De balies van 15 Koerdische provincies in Turkije kwamen tijdens een gezamenlijke bijeenkomst tot overeenstemming over de centrale thema’s van hun beroep. De bijeenkomst vond vrijdag plaats op uitnodiging van de Orde van Advocaten van Ağrı en de slotverklaring is vandaag gepubliceerd. De bijeenkomst werd bijgewoond door de balies van Adıyaman, Ağrı, Batman, Bingöl, Bitlis, Tunceli, Diyarbakır, Hakkari, Kars, Mardin, Muş, Siirt, Urfa, Şırnak en Van.
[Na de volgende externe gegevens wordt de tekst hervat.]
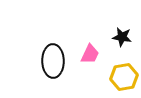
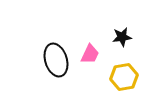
black star: rotated 18 degrees counterclockwise
black ellipse: moved 3 px right, 1 px up; rotated 16 degrees counterclockwise
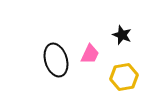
black star: moved 2 px up; rotated 30 degrees clockwise
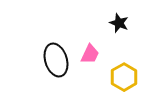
black star: moved 3 px left, 12 px up
yellow hexagon: rotated 20 degrees counterclockwise
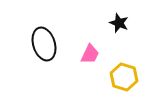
black ellipse: moved 12 px left, 16 px up
yellow hexagon: rotated 12 degrees counterclockwise
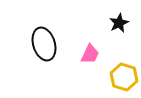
black star: rotated 24 degrees clockwise
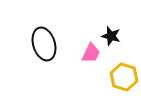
black star: moved 8 px left, 13 px down; rotated 30 degrees counterclockwise
pink trapezoid: moved 1 px right, 1 px up
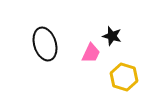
black star: moved 1 px right
black ellipse: moved 1 px right
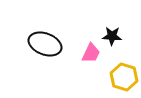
black star: rotated 12 degrees counterclockwise
black ellipse: rotated 52 degrees counterclockwise
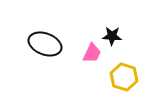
pink trapezoid: moved 1 px right
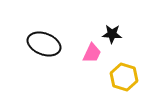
black star: moved 2 px up
black ellipse: moved 1 px left
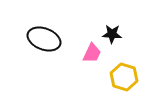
black ellipse: moved 5 px up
In de slotverklaring wordt de Koerdische kwestie beschreven als het belangrijkste en meest pijnlijke probleem in Turkije. De ordes van advocaten benadrukten dat het probleem niet kan worden opgelost met maatregelen van het “veiligheidsbeleid” en verklaarden het volgende: “De onopgeloste Koerdische kwestie is een van de belangrijkste obstakels voor het democratiseringsproces van Turkije. Het is pijnlijk ervaren dat de Koerdische kwestie niet kan worden opgelost door middel van geweld en veiligheidsbeleid. In dit verband achten wij het van essentieel belang om een brede consensus te bereiken met alle geledingen van de samenleving voor een democratische en vreedzame oplossing voor het probleem op basis van gelijke burgerrechten.”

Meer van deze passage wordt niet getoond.